Understanding how ecological communities are assembled remains a grand challenge in ecology with direct implications for charting the future of biodiversity. Trait‐based methods have emerged as the leading approach for quantifying functional community structure (convergence, divergence) but their potential for inferring assembly processes rests on accurately measuring functional dissimilarity among community members. Here, we argue that trait resolution (from finest‐resolution continuous measurements to coarsest‐resolution binary categories) remains a critically overlooked methodological variable, even though categorical classification is known to mask functional variability and inflate functional redundancy among species or individuals.
We present the first detailed predictions of trait resolution biases and demonstrate, with simulations, how the distortion of signal strength by increasingly coarse‐resolution traits can fundamentally alter functional structure patterns and the interpretation of causative ecological processes (e.g. abiotic filters, biotic interactions). We show that coarser trait data impart different impacts on the signals of divergence and convergence, implying that the role of biotic interactions may be underestimated when using coarser traits.
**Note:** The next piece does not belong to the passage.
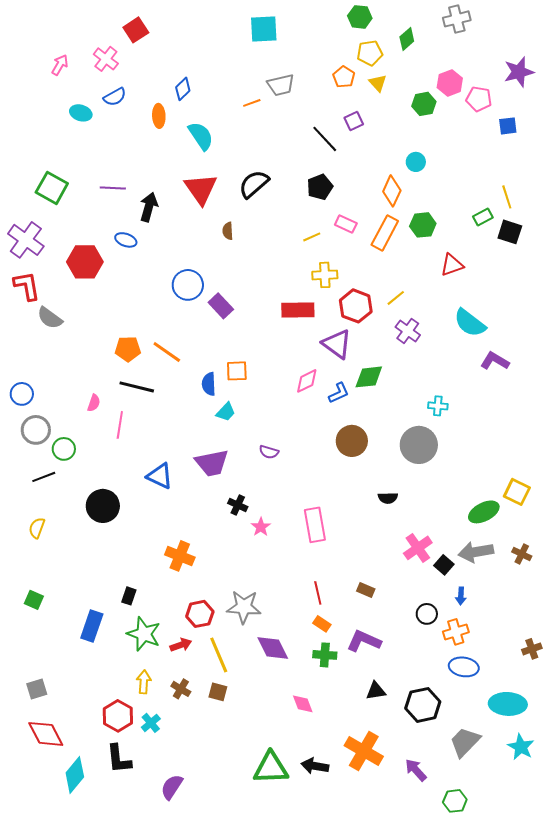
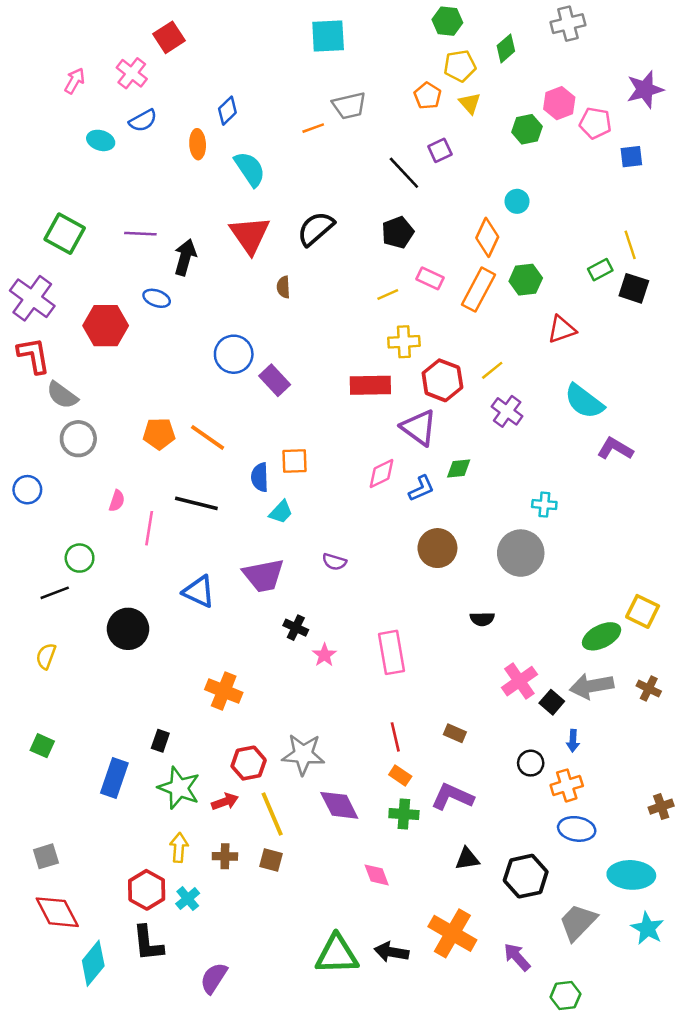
green diamond: (369, 377) -> (459, 469), size x0.7
black line: (137, 387) -> (196, 503), moved
gray circle: (36, 430) -> (78, 439), moved
brown cross: (181, 689) -> (225, 856), turned -30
Furthermore, in some systems, coarser traits may overestimate the strength of trait convergence, leading to erroneous support for abiotic processes as the primary drivers of community assembly or change.
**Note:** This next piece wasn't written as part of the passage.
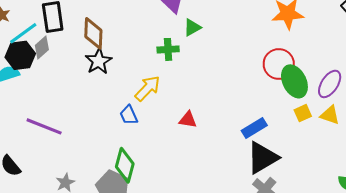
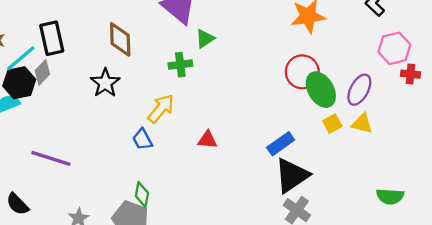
brown diamond: (93, 33) -> (120, 39), moved
green diamond: (125, 165) -> (142, 194), size x0.7

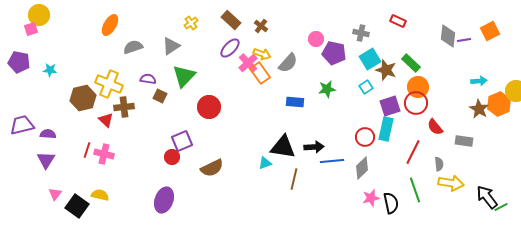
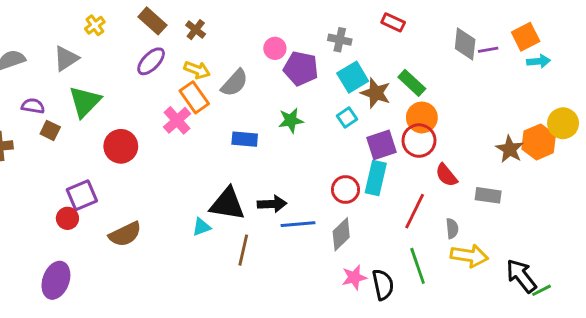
pink cross: (248, 63) -> (177, 120), moved
cyan arrow: (479, 81) -> (539, 61), moved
Inferences of assembly processes must account for trait resolution to ensure robust conclusions, especially for broad‐scale studies of comparative community assembly and biodiversity change. Despite recent improvements in the collection and availability of trait data, great disparities continue to exist among taxa in the number and availability of continuous traits, which are more difficult to acquire for large numbers of species than coarse categorical assignments. Based on our simulations, we urge the consideration of trait resolution in the design and interpretation of community assembly studies and suggest a suite of practical solutions to address the pitfalls of trait resolution biases.